::: Records provided :::

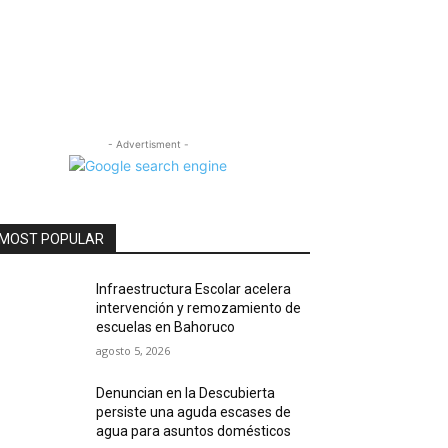
- Advertisment -
MOST POPULAR
Infraestructura Escolar acelera
intervención y remozamiento de
escuelas en Bahoruco
agosto 5, 2026
Denuncian en la Descubierta
persiste una aguda escases de
agua para asuntos domésticos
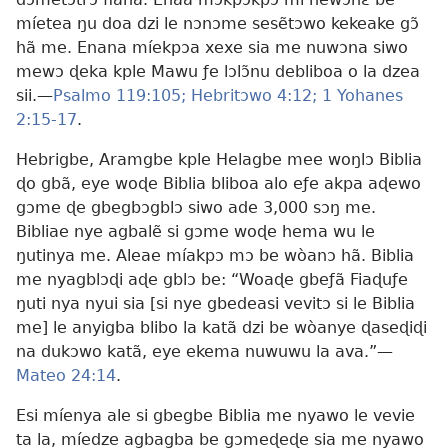
míetea ŋu doa dzi le nɔnɔme sesẽtɔwo kekeake gɔ̃
hã me. Enana míekpɔa xexe sia me nuwɔna siwo
mewɔ ɖeka kple Mawu ƒe lɔlɔ̃nu debliboa o la dzea
sii.—
Psalmo 119:105;
Hebritɔwo 4:12;
1 Yohanes
2:15-17
.
Hebrigbe, Aramgbe kple Helagbe mee woŋlɔ Biblia
ɖo gbã, eye woɖe Biblia bliboa alo eƒe akpa aɖewo
gɔme ɖe gbegbɔgblɔ siwo ade 3,000 sɔŋ me.
Bibliae nye agbalẽ si gɔme woɖe hema wu le
ŋutinya me. Aleae míakpɔ mɔ be wòanɔ hã. Biblia
me nyagblɔɖi aɖe gblɔ be: “Woaɖe gbeƒã Fiaɖuƒe
ŋuti nya nyui sia [si nye gbedeasi vevitɔ si le Biblia
me] le anyigba blibo la katã dzi be wòanye ɖaseɖiɖi
na dukɔwo katã, eye ekema nuwuwu la ava.”—
Mateo 24:14
.
Esi míenya ale si gbegbe Biblia me nyawo le vevie
ta la, míedze agbagba be gɔmeɖeɖe sia me nyawo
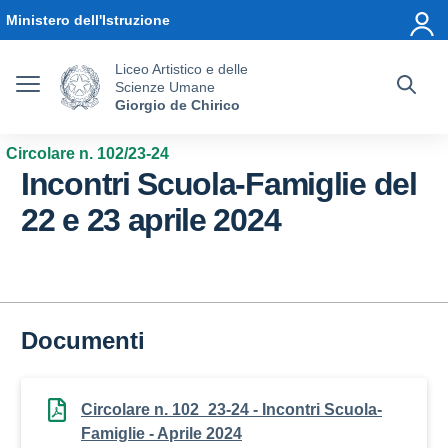
Vai ai contenuti
Vai al menu di navigazione
Vai al footer
Ministero dell'Istruzione
Liceo Artistico e delle
Scienze Umane
Giorgio de Chirico
Circolare n. 102/23-24
Incontri Scuola-Famiglie del
22 e 23 aprile 2024
Documenti
Circolare n. 102_23-24 - Incontri Scuola-
Famiglie - Aprile 2024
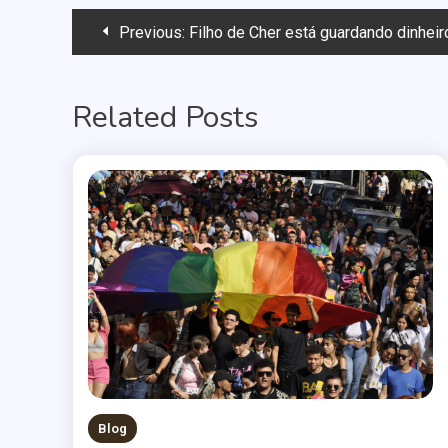
Navegação
Previous:
Filho de Cher está guardando dinhei
de
Related Posts
Post
Blog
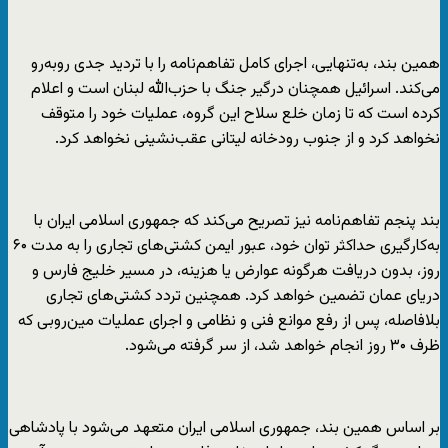
همین بند، به‌تنهایی، اجرای کامل تفاهم‌نامه را با تردید جدی روبه‌رو
می‌کند. اسرائیل همچنان درگیر جنگ با حزب‌الله لبنان است و اعلام
کرده است که تا زمان خلع سلاح این گروه، عملیات خود را متوقف
نخواهد کرد و از جنوب رودخانه لیتانی عقب‌نشینی نخواهد کرد.
بند پنجم تفاهم‌نامه نیز تصریح می‌کند که جمهوری اسلامی ایران با
به‌کارگیری حداکثر توان خود، عبور ایمن کشتی‌های تجاری را به مدت ۶۰
روز، بدون دریافت هرگونه عوارض یا هزینه، در مسیر خلیج فارس و
دریای عمان تضمین خواهد کرد. همچنین تردد کشتی‌های تجاری
بلافاصله، پس از رفع موانع فنی و نظامی و اجرای عملیات مین‌روبی که
ظرف ۳۰ روز انجام خواهد شد، از سر گرفته می‌شود.
بر اساس همین بند، جمهوری اسلامی ایران متعهد می‌شود با پادشاهی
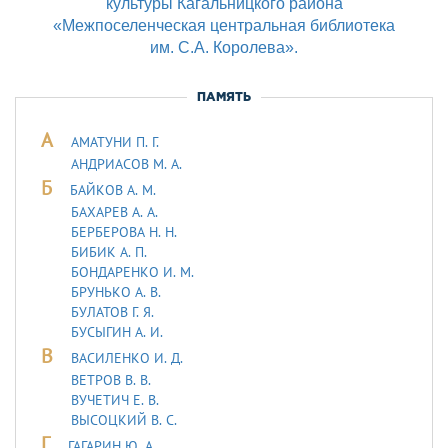
культуры Кагальницкого района
«Межпоселенческая центральная библиотека
им. С.А. Королева».
ПАМЯТЬ
А
АМАТУНИ П. Г.
АНДРИАСОВ М. А.
Б
БАЙКОВ А. М.
БАХАРЕВ А. А.
БЕРБЕРОВА Н. Н.
БИБИК А. П.
БОНДАРЕНКО И. М.
БРУНЬКО А. В.
БУЛАТОВ Г. Я.
БУСЫГИН А. И.
В
ВАСИЛЕНКО И. Д.
ВЕТРОВ В. В.
ВУЧЕТИЧ Е. В.
ВЫСОЦКИЙ В. С.
Г
ГАГАРИН Ю. А.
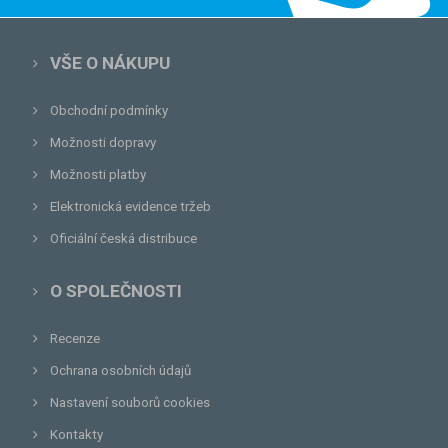
VŠE O NÁKUPU
Obchodní podmínky
Možnosti dopravy
Možnosti platby
Elektronická evidence tržeb
Oficiální česká distribuce
O SPOLEČNOSTI
Recenze
Ochrana osobních údajů
Nastavení souborů cookies
Kontakty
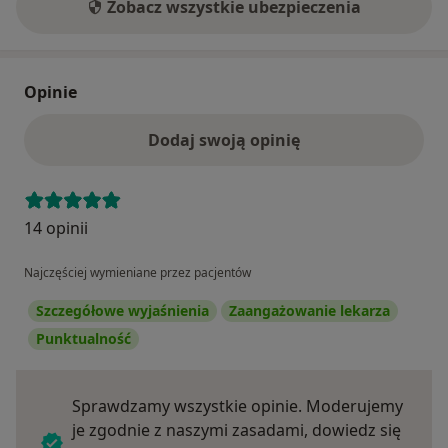
Zobacz wszystkie ubezpieczenia
Opinie
Dodaj swoją opinię
14 opinii
Najczęściej wymieniane przez pacjentów
Szczegółowe wyjaśnienia
Zaangażowanie lekarza
Punktualność
Sprawdzamy wszystkie opinie. Moderujemy
je zgodnie z naszymi zasadami, dowiedz się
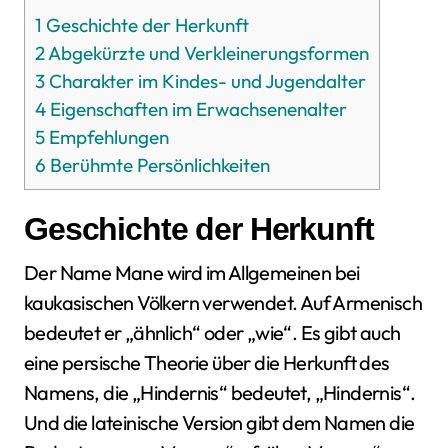
1
Geschichte der Herkunft
2
Abgekürzte und Verkleinerungsformen
3
Charakter im Kindes- und Jugendalter
4
Eigenschaften im Erwachsenenalter
5
Empfehlungen
6
Berühmte Persönlichkeiten
Geschichte der Herkunft
Der Name Mane wird im Allgemeinen bei
kaukasischen Völkern verwendet. Auf Armenisch
bedeutet er „ähnlich“ oder „wie“. Es gibt auch
eine persische Theorie über die Herkunft des
Namens, die „Hindernis“ bedeutet, „Hindernis“.
Und die lateinische Version gibt dem Namen die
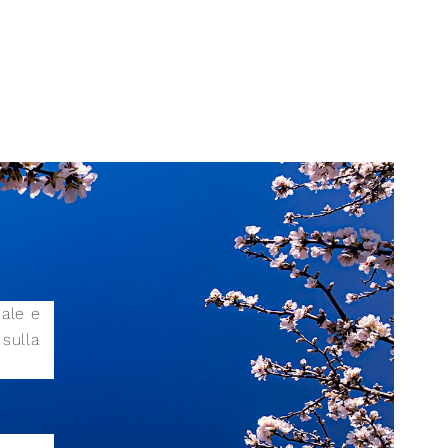
iale e
sulla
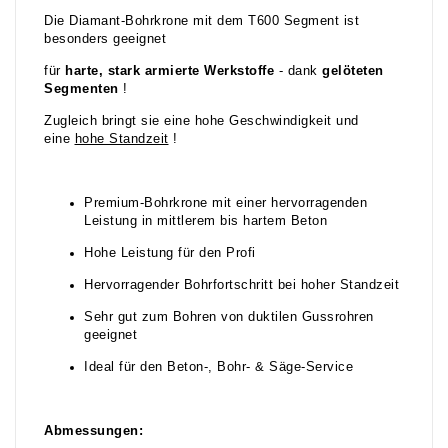
Die Diamant-Bohrkrone mit dem T600 Segment ist
besonders geeignet
für
harte, stark armierte Werkstoffe
- dank
gelöteten
Segmenten
!
Zugleich bringt sie eine hohe Geschwindigkeit und
eine
hohe Standzeit
!
Premium-Bohrkrone mit einer hervorragenden
Leistung in mittlerem bis hartem Beton
Hohe Leistung für den Profi
Hervorragender Bohrfortschritt bei hoher Standzeit
Sehr gut zum Bohren von duktilen Gussrohren
geeignet
Ideal für den Beton-, Bohr- & Säge-Service
Abmessungen:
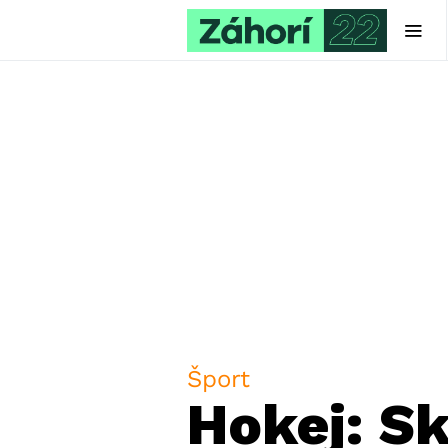
Šport
Hokej: Sk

:::

Looking at the data above, count each line that holds the word "تفاهم" and report the count alone.

Response area — 2